## Work required
Where does the word "Computers" occur in the material? Copy each line that has it.

## Provided information
□ □ □
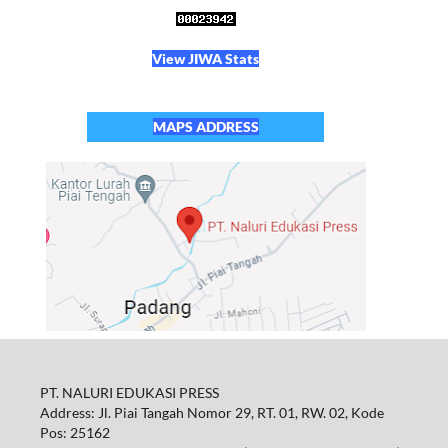
View JIWA Stats
MAPS ADDRESS
PT. NALURI EDUKASI PRESS
Address: Jl. Piai Tangah Nomor 29, RT. 01, RW. 02, Kode
Pos: 25162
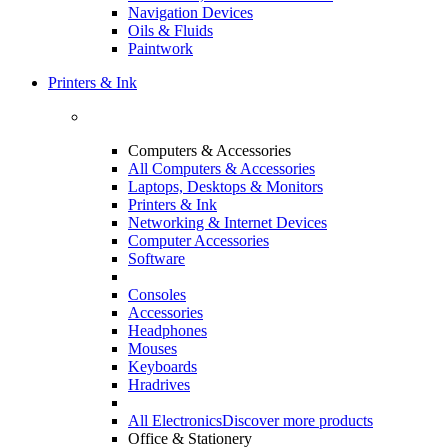
Navigation Devices
Oils & Fluids
Paintwork
Printers & Ink
Computers & Accessories
All Computers & Accessories
Laptops, Desktops & Monitors
Printers & Ink
Networking & Internet Devices
Computer Accessories
Software
Consoles
Accessories
Headphones
Mouses
Keyboards
Hradrives
All Electronics
Discover more products
Office & Stationery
□ □ □
## Expected output
Computers & Accessories
All Computers & Accessories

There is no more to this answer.